* **Data under study**
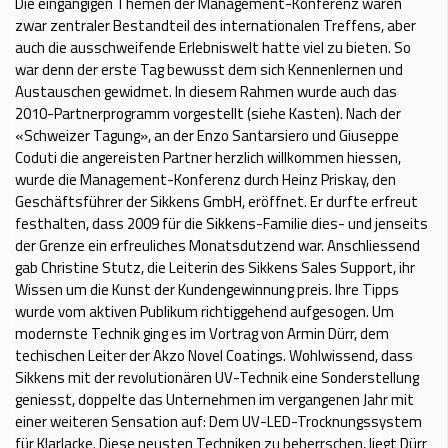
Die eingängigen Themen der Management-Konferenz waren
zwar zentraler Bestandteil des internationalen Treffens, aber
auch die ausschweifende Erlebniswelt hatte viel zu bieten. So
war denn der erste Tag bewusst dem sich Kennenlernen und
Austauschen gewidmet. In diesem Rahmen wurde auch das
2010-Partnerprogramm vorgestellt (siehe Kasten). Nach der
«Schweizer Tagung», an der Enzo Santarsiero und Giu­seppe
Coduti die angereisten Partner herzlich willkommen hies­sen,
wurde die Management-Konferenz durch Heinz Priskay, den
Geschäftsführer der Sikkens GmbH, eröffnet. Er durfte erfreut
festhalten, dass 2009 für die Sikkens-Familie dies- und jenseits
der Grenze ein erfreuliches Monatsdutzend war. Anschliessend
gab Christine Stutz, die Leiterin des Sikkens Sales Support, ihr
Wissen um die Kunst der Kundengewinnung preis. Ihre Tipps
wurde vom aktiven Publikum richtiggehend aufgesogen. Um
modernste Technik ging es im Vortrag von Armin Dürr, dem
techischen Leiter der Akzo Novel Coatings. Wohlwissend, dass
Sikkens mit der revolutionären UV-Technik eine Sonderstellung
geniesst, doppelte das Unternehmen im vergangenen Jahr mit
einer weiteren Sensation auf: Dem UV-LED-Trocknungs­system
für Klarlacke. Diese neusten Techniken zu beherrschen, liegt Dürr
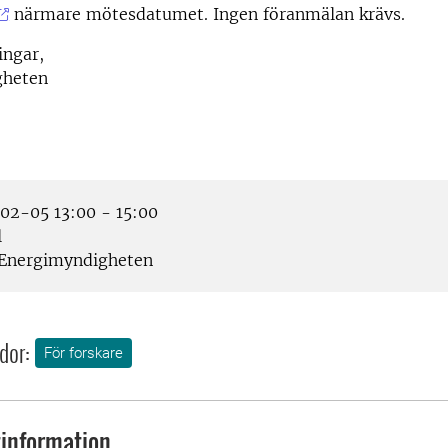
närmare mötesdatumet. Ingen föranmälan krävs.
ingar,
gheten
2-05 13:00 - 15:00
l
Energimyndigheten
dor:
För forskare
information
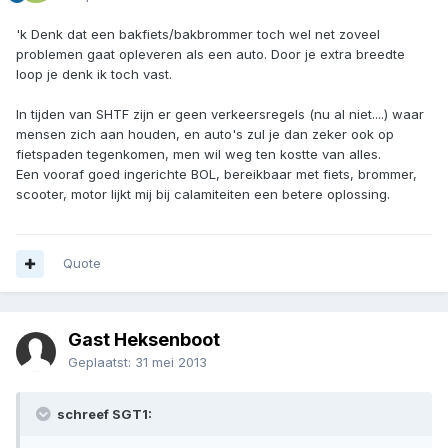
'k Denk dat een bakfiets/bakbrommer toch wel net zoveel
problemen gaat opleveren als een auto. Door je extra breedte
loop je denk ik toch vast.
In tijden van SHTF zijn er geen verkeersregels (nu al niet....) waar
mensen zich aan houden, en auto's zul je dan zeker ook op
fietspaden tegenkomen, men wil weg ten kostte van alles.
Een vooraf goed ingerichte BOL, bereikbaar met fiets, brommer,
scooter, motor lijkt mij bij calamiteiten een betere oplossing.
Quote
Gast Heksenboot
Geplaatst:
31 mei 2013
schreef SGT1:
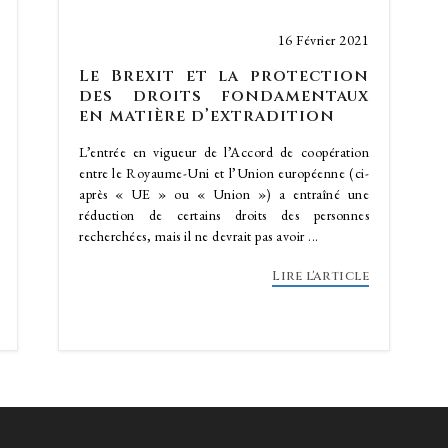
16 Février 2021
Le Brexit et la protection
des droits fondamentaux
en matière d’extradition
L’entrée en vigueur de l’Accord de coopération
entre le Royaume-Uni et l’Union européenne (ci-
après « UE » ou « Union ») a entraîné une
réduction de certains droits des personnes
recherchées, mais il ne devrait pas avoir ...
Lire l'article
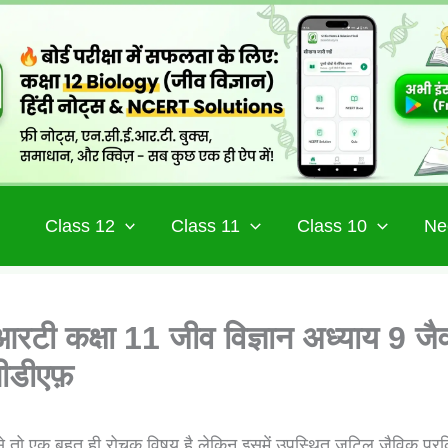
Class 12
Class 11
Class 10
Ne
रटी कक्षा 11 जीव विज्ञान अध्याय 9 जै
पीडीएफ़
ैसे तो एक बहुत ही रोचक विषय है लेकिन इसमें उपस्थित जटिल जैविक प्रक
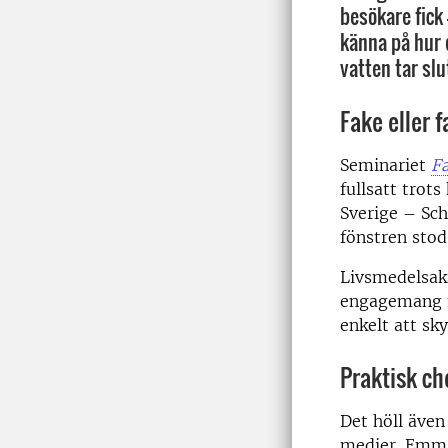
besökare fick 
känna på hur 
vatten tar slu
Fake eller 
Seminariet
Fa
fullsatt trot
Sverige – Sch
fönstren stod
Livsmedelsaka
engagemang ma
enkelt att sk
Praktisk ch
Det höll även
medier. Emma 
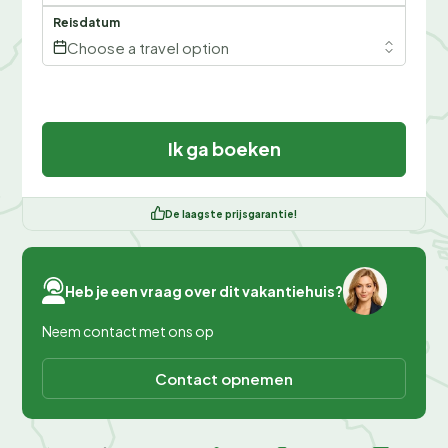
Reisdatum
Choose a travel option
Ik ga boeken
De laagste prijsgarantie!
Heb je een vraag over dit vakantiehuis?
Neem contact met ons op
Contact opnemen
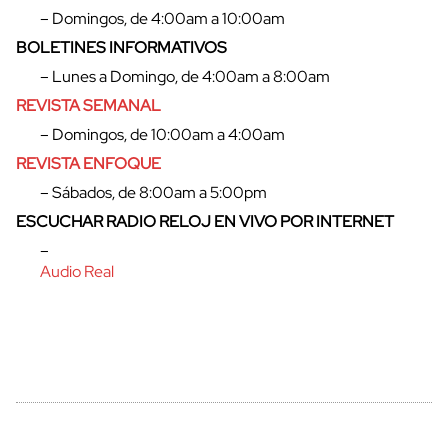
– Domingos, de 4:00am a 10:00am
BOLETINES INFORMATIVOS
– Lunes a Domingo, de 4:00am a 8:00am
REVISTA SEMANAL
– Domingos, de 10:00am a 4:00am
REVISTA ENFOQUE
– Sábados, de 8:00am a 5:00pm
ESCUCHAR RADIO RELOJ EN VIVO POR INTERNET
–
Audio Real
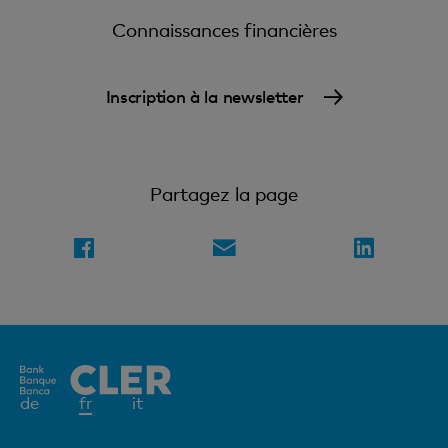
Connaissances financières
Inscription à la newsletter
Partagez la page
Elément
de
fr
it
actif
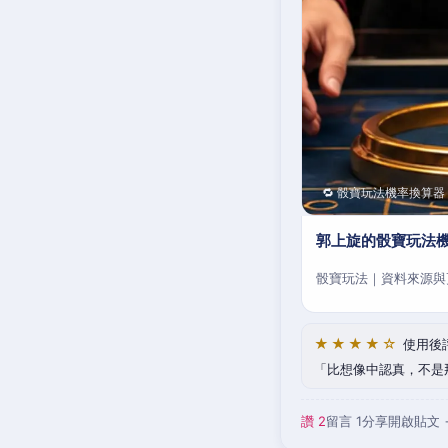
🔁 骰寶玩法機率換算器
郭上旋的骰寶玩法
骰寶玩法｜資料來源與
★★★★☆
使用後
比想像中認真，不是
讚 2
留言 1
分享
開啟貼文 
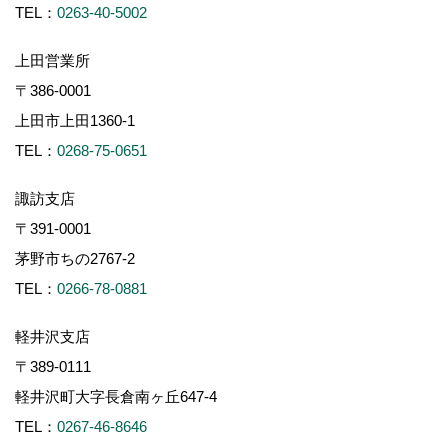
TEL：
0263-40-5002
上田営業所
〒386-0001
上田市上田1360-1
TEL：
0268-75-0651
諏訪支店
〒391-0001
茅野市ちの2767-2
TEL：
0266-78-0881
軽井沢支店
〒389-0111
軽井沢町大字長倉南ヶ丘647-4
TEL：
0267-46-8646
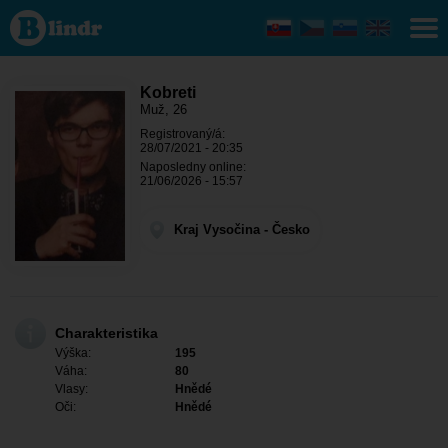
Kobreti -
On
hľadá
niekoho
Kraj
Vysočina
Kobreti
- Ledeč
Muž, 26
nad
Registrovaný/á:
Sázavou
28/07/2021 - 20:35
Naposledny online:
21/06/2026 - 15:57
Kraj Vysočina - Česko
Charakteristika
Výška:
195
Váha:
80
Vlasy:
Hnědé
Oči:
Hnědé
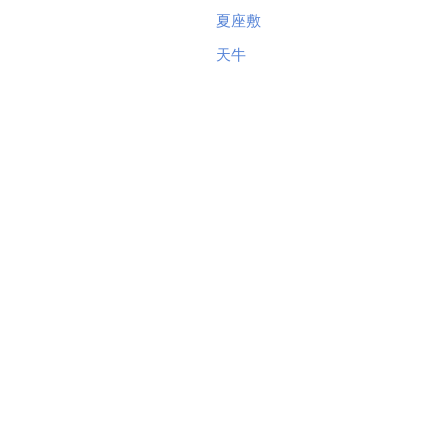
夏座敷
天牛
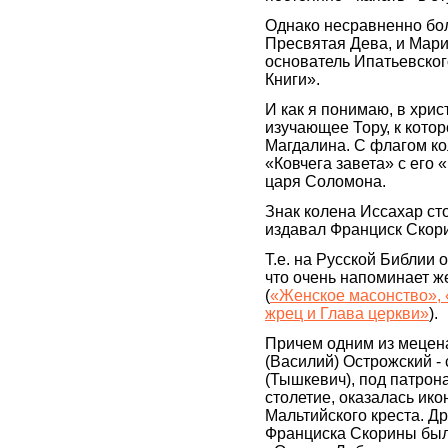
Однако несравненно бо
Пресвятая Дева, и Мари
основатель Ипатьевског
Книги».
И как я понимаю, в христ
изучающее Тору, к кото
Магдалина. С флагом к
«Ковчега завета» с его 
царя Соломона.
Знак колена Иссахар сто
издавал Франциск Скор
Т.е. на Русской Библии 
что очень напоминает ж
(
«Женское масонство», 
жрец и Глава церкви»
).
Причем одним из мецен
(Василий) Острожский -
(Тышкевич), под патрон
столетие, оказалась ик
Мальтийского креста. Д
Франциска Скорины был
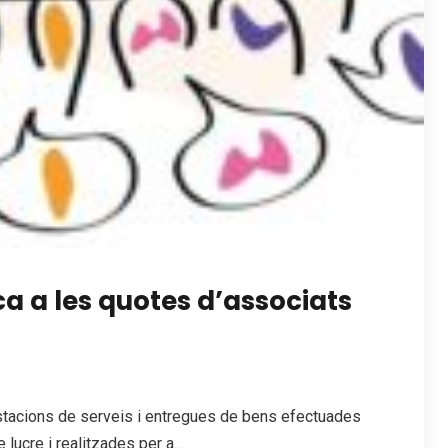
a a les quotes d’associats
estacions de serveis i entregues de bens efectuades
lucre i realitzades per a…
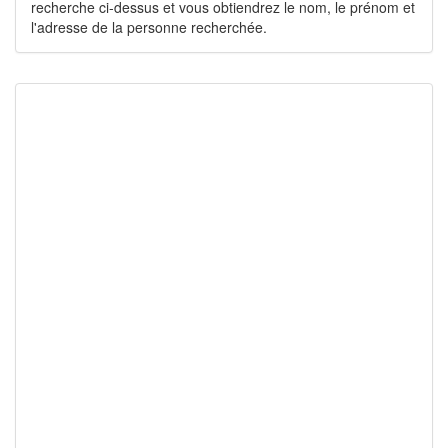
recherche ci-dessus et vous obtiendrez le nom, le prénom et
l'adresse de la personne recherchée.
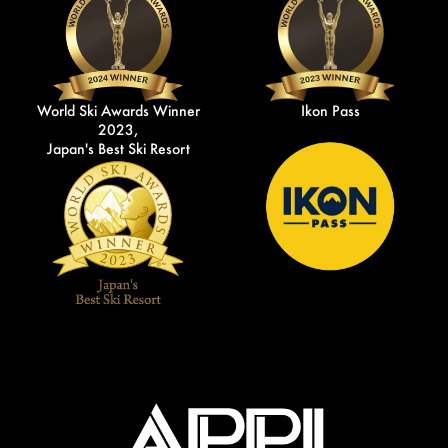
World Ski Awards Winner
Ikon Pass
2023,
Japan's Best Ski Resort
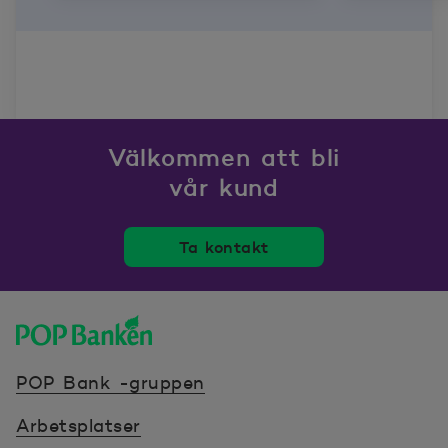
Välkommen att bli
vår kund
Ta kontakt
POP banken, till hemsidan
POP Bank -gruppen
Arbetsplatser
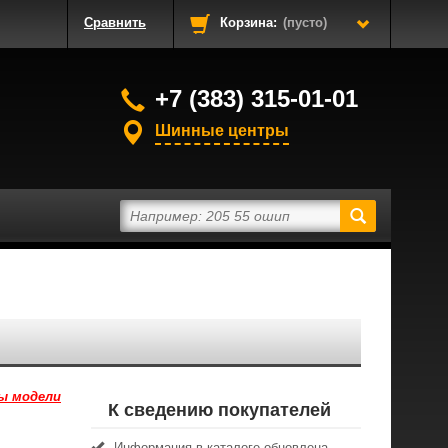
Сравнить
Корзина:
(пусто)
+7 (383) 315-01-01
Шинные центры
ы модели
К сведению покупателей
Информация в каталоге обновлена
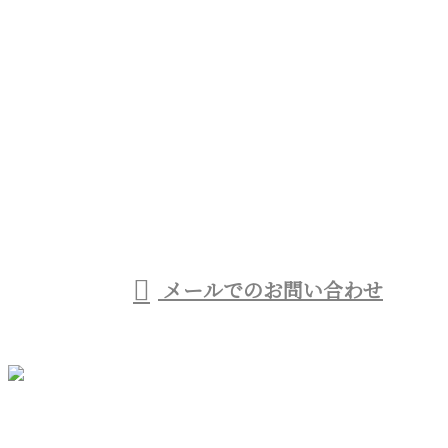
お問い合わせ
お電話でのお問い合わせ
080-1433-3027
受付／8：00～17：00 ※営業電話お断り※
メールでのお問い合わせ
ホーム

* **Task statement**
The entries above are to be reproduced exactly, with the pictures dropped.

* **Solution to this task**
Die eingängigen Themen der Management-Konferenz waren
zwar zentraler Bestandteil des internationalen Treffens, aber
auch die ausschweifende Erlebniswelt hatte viel zu bieten. So
war denn der erste Tag bewusst dem sich Kennenlernen und
Austauschen gewidmet. In diesem Rahmen wurde auch das
2010-Partnerprogramm vorgestellt (siehe Kasten). Nach der
«Schweizer Tagung», an der Enzo Santarsiero und Giu­seppe
Coduti die angereisten Partner herzlich willkommen hies­sen,
wurde die Management-Konferenz durch Heinz Priskay, den
Geschäftsführer der Sikkens GmbH, eröffnet. Er durfte erfreut
festhalten, dass 2009 für die Sikkens-Familie dies- und jenseits
der Grenze ein erfreuliches Monatsdutzend war. Anschliessend
gab Christine Stutz, die Leiterin des Sikkens Sales Support, ihr
Wissen um die Kunst der Kundengewinnung preis. Ihre Tipps
wurde vom aktiven Publikum richtiggehend aufgesogen. Um
modernste Technik ging es im Vortrag von Armin Dürr, dem
techischen Leiter der Akzo Novel Coatings. Wohlwissend, dass
Sikkens mit der revolutionären UV-Technik eine Sonderstellung
geniesst, doppelte das Unternehmen im vergangenen Jahr mit
einer weiteren Sensation auf: Dem UV-LED-Trocknungs­system
für Klarlacke. Diese neusten Techniken zu beherrschen, liegt Dürr
närmare mötesdatumet. Ingen föranmälan krävs.
ingar,
gheten
2-05 13:00 - 15:00
l
Energimyndigheten
dor:
För forskare
information
'k Denk dat een bakfiets/bakbrommer toch wel net zoveel
problemen gaat opleveren als een auto. Door je extra breedte
loop je denk ik toch vast.
In tijden van SHTF zijn er geen verkeersregels (nu al niet....) waar
mensen zich aan houden, en auto's zul je dan zeker ook op
fietspaden tegenkomen, men wil weg ten kostte van alles.
Een vooraf goed ingerichte BOL, bereikbaar met fiets, brommer,
scooter, motor lijkt mij bij calamiteiten een betere oplossing.
Quote
Gast Heksenboot
Geplaatst:
31 mei 2013
schreef SGT1:
16 Février 2021
Le Brexit et la protection
des droits fondamentaux
en matière d’extradition
L’entrée en vigueur de l’Accord de coopération
entre le Royaume-Uni et l’Union européenne (ci-
après « UE » ou « Union ») a entraîné une
réduction de certains droits des personnes
recherchées, mais il ne devrait pas avoir ...
Lire l'article
Class 12
Class 11
Class 10
Ne
रटी कक्षा 11 जीव विज्ञान अध्याय 9 जै
पीडीएफ़
ैसे तो एक बहुत ही रोचक विषय है लेकिन इसमें उपस्थित जटिल जैविक प्रक
besökare fick 
känna på hur 
vatten tar slu
Fake eller 
Seminariet
Fa
fullsatt trot
Sverige – Sch
fönstren stod
Livsmedelsaka
engagemang ma
enkelt att sk
Praktisk ch
Det höll även
medier. Emma 
Reisdatum
Choose a travel option
Ik ga boeken
De laagste prijsgarantie!
Heb je een vraag over dit vakantiehuis?
Neem contact met ons op
Contact opnemen
– Domingos, de 4:00am a 10:00am
BOLETINES INFORMATIVOS
– Lunes a Domingo, de 4:00am a 8:00am
REVISTA SEMANAL
– Domingos, de 10:00am a 4:00am
REVISTA ENFOQUE
– Sábados, de 8:00am a 5:00pm
ESCUCHAR RADIO RELOJ EN VIVO POR INTERNET
–
Audio Real
Connaissances financières
Inscription à la newsletter
Partagez la page
Elément
de
fr
it
actif
🔁 骰寶玩法機率換算器
郭上旋的骰寶玩法
骰寶玩法｜資料來源與
★★★★☆
使用後
比想像中認真，不是
讚 2
留言 1
分享
開啟貼文 
TEL：
0263-40-5002
上田営業所
〒386-0001
上田市上田1360-1
TEL：
0268-75-0651
諏訪支店
〒391-0001
茅野市ちの2767-2
TEL：
0266-78-0881
軽井沢支店
〒389-0111
軽井沢町大字長倉南ヶ丘647-4
TEL：
0267-46-8646
Kobreti -
On
hľadá
niekoho
Kraj
Vysočina
Kobreti
- Ledeč
Muž, 26
nad
Registrovaný/á:
Sázavou
28/07/2021 - 20:35
Naposledny online:
21/06/2026 - 15:57
Kraj Vysočina - Česko
Charakteristika
Výška:
195
Váha:
80
Vlasy:
Hnědé
Oči:
Hnědé
夏座敷
天牛
Однако несравненно бо
Пресвятая Дева, и Мари
основатель Ипатьевског
Книги».
И как я понимаю, в христ
изучающее Тору, к кото
Магдалина. С флагом к
«Ковчега завета» с его 
царя Соломона.
Знак колена Иссахар сто
издавал Франциск Скор
Т.е. на Русской Библии 
что очень напоминает ж
(
«Женское масонство», 
жрец и Глава церкви»
).
Причем одним из мецен
(Василий) Острожский -
(Тышкевич), под патрон
столетие, оказалась ик
Мальтийского креста. Д
Франциска Скорины был
a a les quotes d’associats
estacions de serveis i entregues de bens efectuades
lucre i realitzades per a…
recherche ci-dessus et vous obtiendrez le nom, le prénom et
l'adresse de la personne recherchée.
World Ski Awards Winner
Ikon Pass
2023,
Japan's Best Ski Resort
Välkommen att bli
vår kund
Ta kontakt
POP banken, till hemsidan
POP Bank -gruppen
Arbetsplatser
Сравнить
Корзина:
(пусто)
+7 (383) 315-01-01
Шинные центры
ы модели
К сведению покупателей
Информация в каталоге обновлена
お問い合わせ
お電話でのお問い合わせ
080-1433-3027
受付／8：00～17：00 ※営業電話お断り※
メールでのお問い合わせ
ホーム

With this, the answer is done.